EXERCISE BRIEF:
Write the listing below out again exactly, dropping the images.
"""
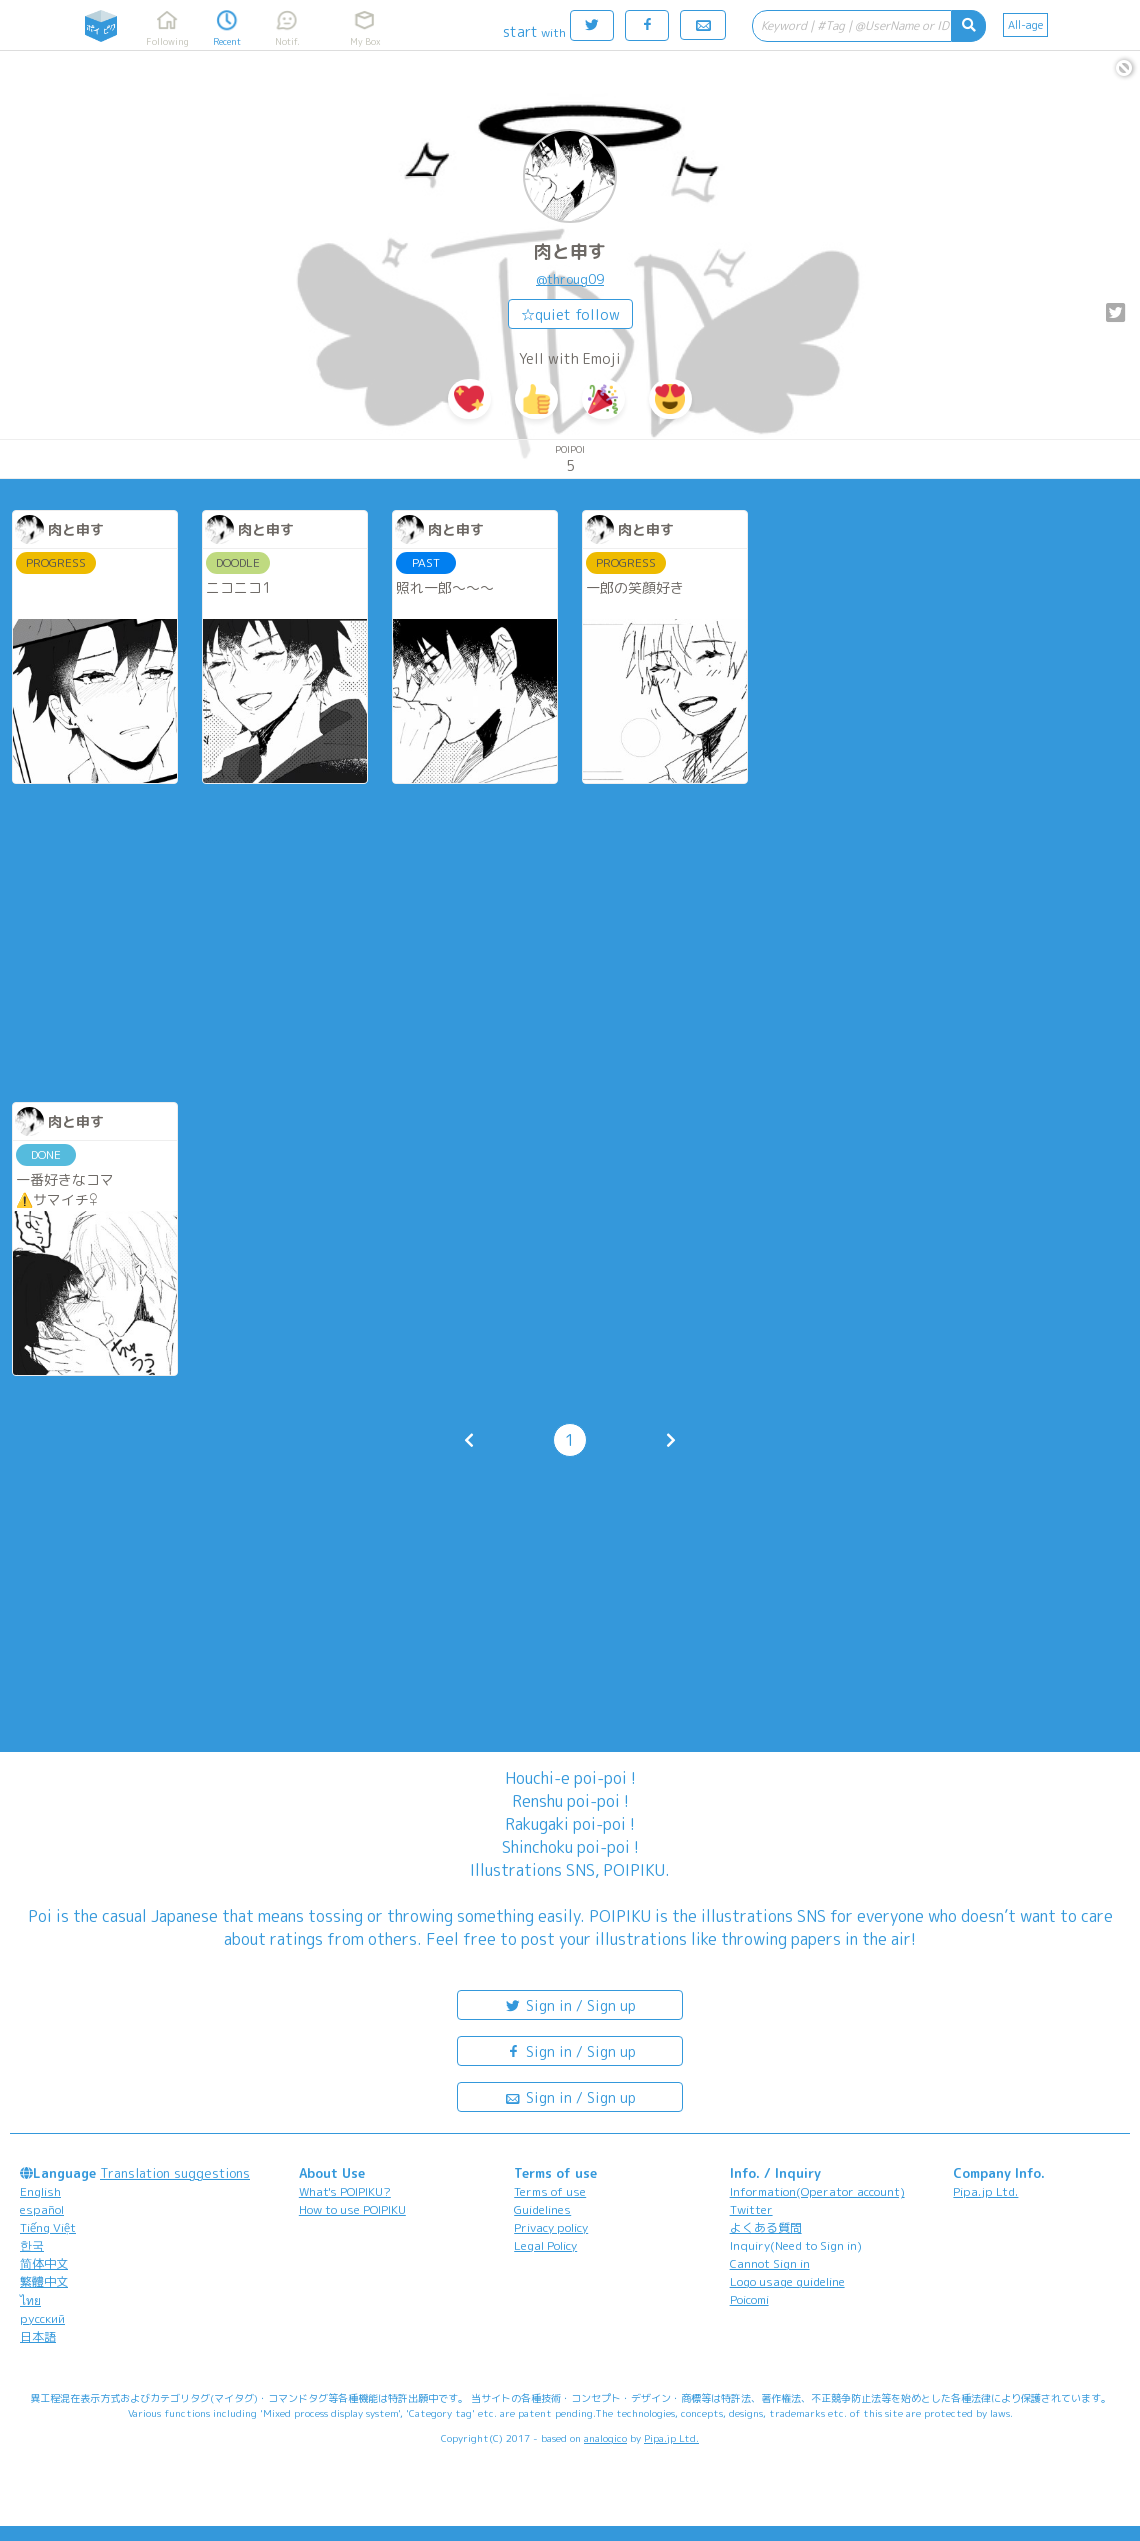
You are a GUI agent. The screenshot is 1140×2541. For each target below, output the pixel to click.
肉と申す (570, 251)
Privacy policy (551, 2227)
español (42, 2209)
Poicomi (749, 2299)
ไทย (30, 2300)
"""
YOUR RESPONSE:
You are a GUI agent. The screenshot is 1140×2541. For each target below, output the pixel to click.
肉と申す (570, 251)
Privacy policy (551, 2227)
español (42, 2209)
Poicomi (749, 2299)
ไทย (30, 2300)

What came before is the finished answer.